Now that our ability to publish new content on Youtube has been disabled, temporarily, for two weeks, and threatened to be terminated in case we publish another “inappropriate” video (and we certainly will), what are the lessons that we should learn from this incident:

  • activist should consider hosting their video materials on Witness’ The HUB, which I believe is a very good alternative to Youtube, as it is a global platform totally dedicated to human rights media.
  • activists should host their own content, if they can afford it (we cannot), or publish it on multiple platforms, not only as a long-term backup strategy but as a viral strategy as well. The sword of a sudden suspension of their account can fall at any time, especially if you are not an activist from Iran or China, countries that score high on the Index of what I call the “business of online free speech and digital activism”. Tunisia, Saudi Arabia, Yemen, Mauritania, Libya, etc., are forgotten cases; Unfortunately, we do not attract enough media attention and we won’t, we are not sexy enough, not only for the average online freedom of expression “advocates”, but for the most dedicated ones as well, those self-proclaimed “Meta-activists” and social media gurus! The few good exceptions that are doing their best to raise awareness and support our causes are our only allies who have been at our side in all tragic events. All the rest are a lost case, you cannot rely on them during difficult situations, especially the NGO’s world. Digital activism, Twitter Revolution, Internet equal democracy bullshit, all that hype is only an unprecedented opportunity for raising money, promoting own agenda (political, ideological), building over inflated egos- you name it.
  • we, grassroots, self-funded and independent activists and administrators of 100% independent social media and activism projects, urgently need to unpack the unstated motives in NGOs, companies and governments Internet freedom policies, if I may borrow the expression from my friend Ethan Zuckerman in his excellent and eye-opening article. We need to understand, demystify and navigate very carefully this field that starts to be hijacked by some Super-powers, global web 2.0 giants, funders and NGO’s that are using it for their own political, economic and geo-strategic agendas. Internet freedom is a very beautiful and attractive slogan that can hide its worst enemies. And to all our westerns friends who are willing to help us sincerely, please focus on the western companies that are making money by selling censor-wares to our authoritarian regimes.

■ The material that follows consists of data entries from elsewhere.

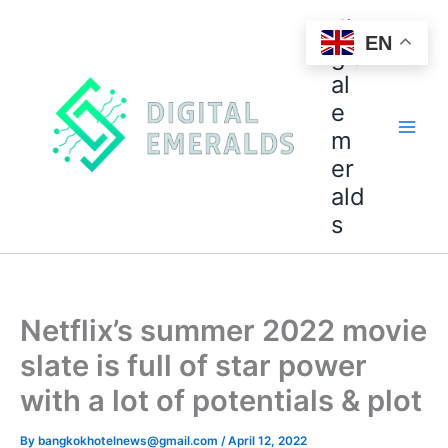
di
EN
git
al
e
m
er
ald
s
Netflix’s summer 2022 movie
slate is full of star power
with a lot of potentials & plot
By
bangkokhotelnews@gmail.com
/
April 12, 2022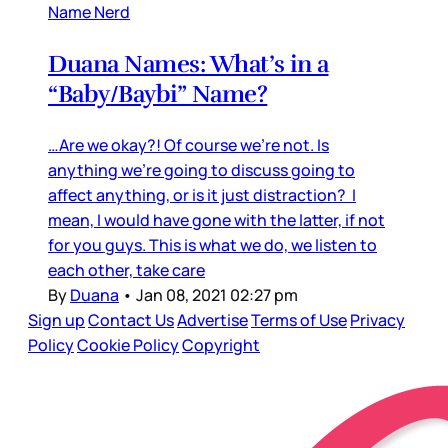
Name Nerd
Duana Names: What’s in a
“Baby/Baybi” Name?
…Are we okay?! Of course we’re not. Is
anything we’re going to discuss going to
affect anything, or is it just distraction? I
mean, I would have gone with the latter, if not
for you guys. This is what we do, we listen to
each other, take care
By
Duana
•
Jan 08, 2021 02:27 pm
Sign up
Contact Us
Advertise
Terms of Use
Privacy
Policy
Cookie Policy
Copyright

Don’t look only at Nokia/Siemens role in Iran and overlook Secure Computing, Websense, Mcafee and Sisco System roles in Tunisia, Syria, Oman, Saudi Arabia, Yemen, UAE…

I’m very sorry if my conclusions sound harsh, but how else can one describe this bitterness. The team of Nawaat has been fighting very hard to keep its site and all its online initiatives and projects alive. We have been struggling against censorship, daily hacking and DDos attacks for the last 6 years, since it was blocked few weeks after its launch in 2004. Not only our collective blog and all its mirror websites are blocked, but also all the personal blogs of its administrators are banned and hacked– for more than seven years. Nawaat’s twitter account was the first twitter page to be blocked in Tunisia and so its Posterous numerous pages, its facebook page, Cybversion.org, nawaat’s project that monitors online censorship in Tunsia, Yezzi, the online protest against Ben Ali, blocked then hacked at the 20th occasion of Ben Ali’s rule. Even Youtube and Dailymotion were blocked in Tunisia because of the videos published their by our team.

And while we are not complaining about all the censorship and attacks targeting us, as we are totally aware that these are the consequences of the fight we are waging against the Tunisian regime to win back our freedom of expression, we really don’t want and don’t expect to see this battle front extended to Google services.